Angstrom is a proprietary sports pricing and product provider, building intricate, simulation driven pricing and risk systems to support the success of key sports brands across the Entain group.
Founded in 2018 and having established itself as a pioneer in player-level, play-by-play simulations and forecasting, Angstrom was acquired by Entain in 2023. Today, we operate as a semi-autonomous division, responsible for delivering the group’s most advanced pricing and risk capabilities with a focus on the US market. We’re committed to building the next generation of sports betting products — sports-first, recreationally-focused, and designed to make betting more engaging, more intelligent, and more fun.
We’re proud to be a high-performing, low-ego team where brilliant people are empowered and people work to become brilliant. While we’re ambitious and delivery-driven, we take real pride in how we operate and the health of our independent culture, underpinned by mutual trust and respect.
The purpose of the analytics engineer is to design, build, and optimize data models and analytics workflows that enable accurate, timely, and actionable insights across the business. This role bridges the gap between data engineering and analytics, ensuring that data is transformed into well-structured, reliable datasets for reporting, visualization, and advanced analytics. The role holder will focus on creating scalable, maintainable solutions that empower stakeholders to make data-driven decisions efficiently.
The key responsibilities will include:
Design and implement data models optimized for analytics and reporting use cases.
Develop and maintain ELT/ETL pipelines to transform raw data into curated datasets.
Collaborate with analysts and data scientists to understand requirements and deliver high-quality data products.

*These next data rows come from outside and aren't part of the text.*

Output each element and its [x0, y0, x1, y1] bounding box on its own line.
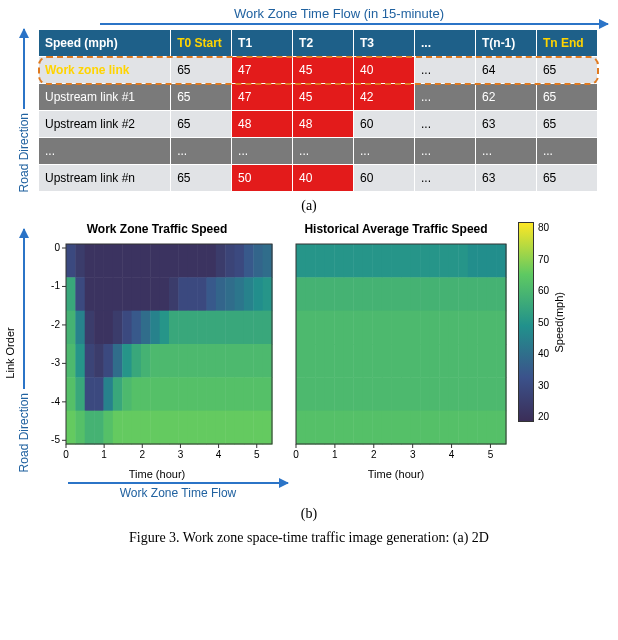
svg-rect-96	[141, 377, 151, 411]
svg-rect-4	[103, 244, 113, 278]
table-header: Speed (mph)T0 StartT1T2T3...T(n-1)Tn End	[39, 30, 598, 57]
svg-rect-164	[363, 244, 373, 278]
svg-rect-217	[449, 311, 459, 345]
svg-rect-60	[216, 311, 226, 345]
table-cell: 45	[293, 84, 354, 111]
row-label: Upstream link #2	[39, 111, 171, 138]
svg-rect-165	[372, 244, 382, 278]
table-cell: 63	[475, 111, 536, 138]
svg-rect-232	[382, 344, 392, 378]
svg-rect-102	[197, 377, 207, 411]
svg-rect-237	[430, 344, 440, 378]
svg-rect-20	[253, 244, 263, 278]
table-header-cell: T(n-1)	[475, 30, 536, 57]
road-direction-label-2: Road Direction	[17, 393, 31, 472]
svg-rect-67	[75, 344, 85, 378]
svg-rect-80	[197, 344, 207, 378]
svg-rect-90	[85, 377, 95, 411]
svg-rect-77	[169, 344, 179, 378]
svg-rect-222	[496, 311, 506, 345]
table-cell: 40	[293, 165, 354, 192]
svg-rect-162	[344, 244, 354, 278]
svg-rect-258	[420, 377, 430, 411]
svg-rect-65	[263, 311, 273, 345]
svg-rect-170	[420, 244, 430, 278]
table-cell: 65	[171, 111, 232, 138]
svg-rect-83	[225, 344, 235, 378]
svg-rect-233	[391, 344, 401, 378]
svg-rect-8	[141, 244, 151, 278]
svg-rect-34	[178, 277, 188, 311]
svg-rect-126	[216, 411, 226, 445]
colorbar-ticks: 80706050403020	[538, 222, 549, 422]
svg-rect-15	[206, 244, 216, 278]
svg-rect-247	[315, 377, 325, 411]
svg-rect-272	[344, 411, 354, 445]
svg-rect-123	[188, 411, 198, 445]
svg-rect-273	[353, 411, 363, 445]
table-section: Road Direction Speed (mph)T0 StartT1T2T3…	[10, 29, 608, 192]
road-direction-label: Road Direction	[17, 113, 31, 192]
svg-rect-84	[235, 344, 245, 378]
table-cell: ...	[536, 138, 597, 165]
svg-rect-282	[439, 411, 449, 445]
svg-rect-7	[132, 244, 142, 278]
svg-rect-87	[263, 344, 273, 378]
svg-rect-191	[411, 277, 421, 311]
colorbar-gradient	[518, 222, 534, 422]
arrow-right-icon	[100, 23, 608, 25]
table-cell: 65	[536, 111, 597, 138]
svg-rect-114	[103, 411, 113, 445]
svg-rect-42	[253, 277, 263, 311]
svg-rect-179	[296, 277, 306, 311]
svg-rect-159	[315, 244, 325, 278]
svg-rect-98	[160, 377, 170, 411]
svg-rect-262	[458, 377, 468, 411]
svg-rect-116	[122, 411, 132, 445]
svg-rect-103	[206, 377, 216, 411]
svg-rect-176	[477, 244, 487, 278]
table-cell: ...	[293, 138, 354, 165]
svg-rect-97	[150, 377, 160, 411]
svg-text:3: 3	[178, 449, 184, 460]
table-cell: 65	[536, 84, 597, 111]
svg-rect-251	[353, 377, 363, 411]
svg-rect-201	[296, 311, 306, 345]
svg-rect-194	[439, 277, 449, 311]
svg-rect-202	[306, 311, 316, 345]
svg-rect-71	[113, 344, 123, 378]
svg-rect-125	[206, 411, 216, 445]
speed-table: Speed (mph)T0 StartT1T2T3...T(n-1)Tn End…	[38, 29, 598, 192]
svg-rect-197	[468, 277, 478, 311]
svg-rect-124	[197, 411, 207, 445]
svg-rect-82	[216, 344, 226, 378]
svg-rect-99	[169, 377, 179, 411]
svg-rect-25	[94, 277, 104, 311]
svg-text:0: 0	[63, 449, 69, 460]
svg-rect-55	[169, 311, 179, 345]
svg-rect-40	[235, 277, 245, 311]
svg-rect-104	[216, 377, 226, 411]
x-axis-label-right: Time (hour)	[368, 468, 424, 480]
svg-rect-242	[477, 344, 487, 378]
top-axis-arrow	[100, 23, 608, 25]
svg-rect-157	[296, 244, 306, 278]
heatmap-right-frame: 012345	[282, 240, 510, 466]
table-header-cell: Tn End	[536, 30, 597, 57]
svg-rect-239	[449, 344, 459, 378]
svg-rect-264	[477, 377, 487, 411]
svg-rect-173	[449, 244, 459, 278]
svg-rect-93	[113, 377, 123, 411]
row-label: ...	[39, 138, 171, 165]
table-header-cell: T3	[354, 30, 415, 57]
svg-rect-35	[188, 277, 198, 311]
svg-rect-186	[363, 277, 373, 311]
colorbar-tick: 40	[538, 348, 549, 359]
svg-rect-129	[244, 411, 254, 445]
svg-rect-267	[296, 411, 306, 445]
svg-text:1: 1	[101, 449, 107, 460]
svg-rect-66	[66, 344, 76, 378]
arrow-up-icon	[23, 229, 25, 389]
svg-rect-220	[477, 311, 487, 345]
svg-rect-168	[401, 244, 411, 278]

Optimize SQL queries and workflows for performance and scalability.
Ensure data quality, consistency, and governance across all analytics layers.
Implement best practices for documentation, testing, and reproducibility in analytics workflows.
Work with cloud-based tools and services (e.g., AWS S3, Athena, ECS, CloudFormation, Lambdas, CloudWatch) to support analytics infrastructure.
Contribute to the development of dashboards and self-service analytics tools.
Qualifications Essential:
Competent in SQL and Python for data transformation and analytics.
Understanding of data modelling concepts (e.g., star schema, dimensional modelling).
Experience (1+ year) working with relational databases and designing optimized schemas.
Ability to debug and optimize slow queries and inefficient workflows.
Familiarity with cloud-based data platforms and services (AWS preferred).
Excellent communication skills for collaborating with technical and non-technical stakeholders.
Strong problem-solving and analytical mindset.
Desirable:
Experience with BI tools (e.g., Power BI, Plotly/Dash) for visualization.
Experience in frontend development – React/Javascript
Experience in structuring APIs – Django, Flask, FastAPI
Familiarity with distributed systems (e.g., Spark, Kafka) for large-scale analytics.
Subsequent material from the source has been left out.